If python/ is missing at the root of the zip, the import will fail.

Prerequisites

You’ll need:

  • AWS CLI configured
  • Your Lambda runtime confirmed (example: python3.14)
  • Docker installed (recommended for all OS)

Why Docker is recommended

Lambda runs on Amazon Linux.
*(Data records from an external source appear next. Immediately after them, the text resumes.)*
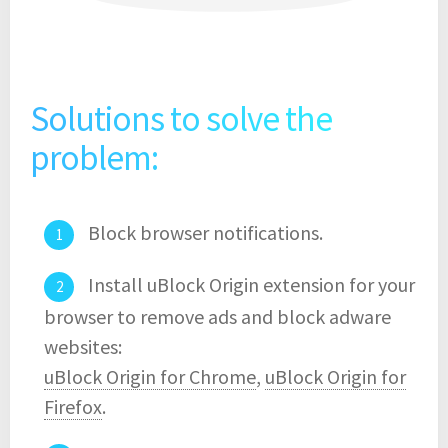
Solutions to solve the
problem:
Block browser notifications.
Install uBlock Origin extension for your
browser to remove ads and block adware
websites:
uBlock Origin for Chrome
,
uBlock Origin for
Firefox
.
Some Python libraries (including Pillow) contain native binaries, so building inside a Linux-compatible environment avoids “works locally but fails on Lambda”.

Steps

Step 1: Create the layer folder

Create a folder for the layer and a python/ directory inside it.

mkdir pillow-layer
cd pillow-layer
mkdir python
mkdir -p pillow-layer/python
cd pillow-layer
mkdir -p pillow-layer/python
cd pillow-layer

Step 2: Install Pillow into python/ (Linux-compatible build)

This installs Pillow into the folder that will become the layer content.

docker run --rm `
  -v "${PWD}:/var/task" `
  -w /var/task `
  public.ecr.aws/sam/build-python3.14:latest `
  /bin/sh -c "python -m pip install --upgrade pip && pip install pillow -t python"
docker run --rm \
  -v "$(pwd):/var/task" \
  -w /var/task \
  public.ecr.aws/sam/build-python3.14:latest \
  /bin/sh -c "python -m pip install --upgrade pip && pip install pillow -t python"
docker run --rm \
  -v "$(pwd):/var/task" \
  -w /var/task \
  public.ecr.aws/sam/build-python3.14:latest \
  /bin/sh -c "python -m pip install --upgrade pip && pip install pillow -t python"
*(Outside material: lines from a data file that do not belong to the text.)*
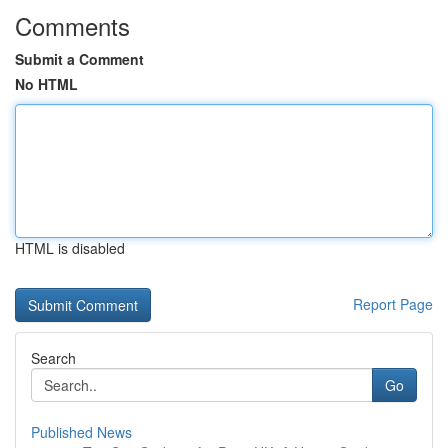
Comments
Submit a Comment
No HTML
HTML is disabled
Report Page
Search
Go
Published News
You should see a folder with name python/PIL/

Step 3: Zip the layer (zip must contain python/ at root)

Compress-Archive -Path .\python -DestinationPath .\pillow-layer.zip -Force
zip -r pillow-layer.zip python
zip -r pillow-layer.zip python

You should see pillow-layer.zip and inside it, the first folder should be python/.

Step 4: Publish the layer

This uploads the zip as a new Layer Version in your region.

Match your Lambda runtime

If your Lambda runtime is not python3.14, change the flag --compatible-runtimes accordingly.
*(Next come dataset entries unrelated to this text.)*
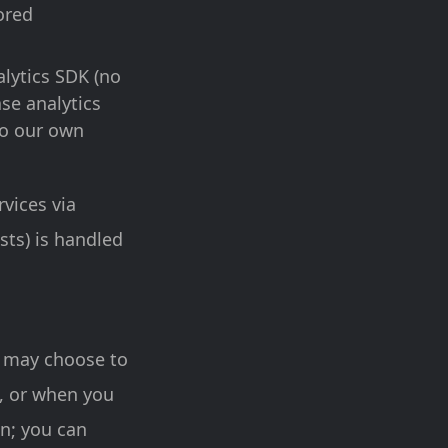
ored
lytics SDK (no
ase analytics
 to our own
rvices via
sts) is handled
u may choose to
s, or when you
on; you can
aws lambda publish-layer-version `
  --layer-name beetroot-pillow-py314 `
  --zip-file fileb://pillow-layer.zip `
  --compatible-runtimes python3.14 `
  --region us-east-1
aws lambda publish-layer-version \
  --layer-name beetroot-pillow-py314 \
  --zip-file fileb://pillow-layer.zip \
  --compatible-runtimes python3.14 \
  --region us-east-1
aws lambda publish-layer-version \
  --layer-name beetroot-pillow-py314 \
  --zip-file fileb://pillow-layer.zip \
  --compatible-runtimes python3.14 \
  --region us-east-1

You'll get a response containing a LayerVersionArn.

Step 5: Attach the layer to beetroot-ingest

Go to:

  • Lambda → Functions → beetroot-ingest
  • Scroll to Layers
  • Click Add a layer
  • Choose Custom layers
  • Select beetroot-pillow-py314 (latest version)
  • Click Add

The function now shows the layer in its Layers section.

Quick Test

Add these two lines temporarily near the top of your Lambda code:

from PIL import Image
print("PIL OK", Image.__version__)

Go to Test Tab --> Click on Test button --> Check the latest CloudWatch logs

Expected: A log line such as PIL OK 12.x.x

Common issues

If you see No module named 'PIL':

  • the layer is not attached, or
  • the zip does not contain python/ at the root.

The most common mistake is zipping the folder itself instead of its contents. Your zip must start with: python/

If your Lambda runtime is python3.11 but the layer is published for python3.14, you may hit compatibility issues. Publish the layer using the same runtime as your function.

If you see an error like: docker: error during connect ... dockerDesktopLinuxEngine ... The system cannot find the file specified, it usually means Docker Desktop isn’t running or Linux containers/WSL2 engine isn’t started. Start Docker Desktop, ensure Linux containers mode is enabled, then retry the command.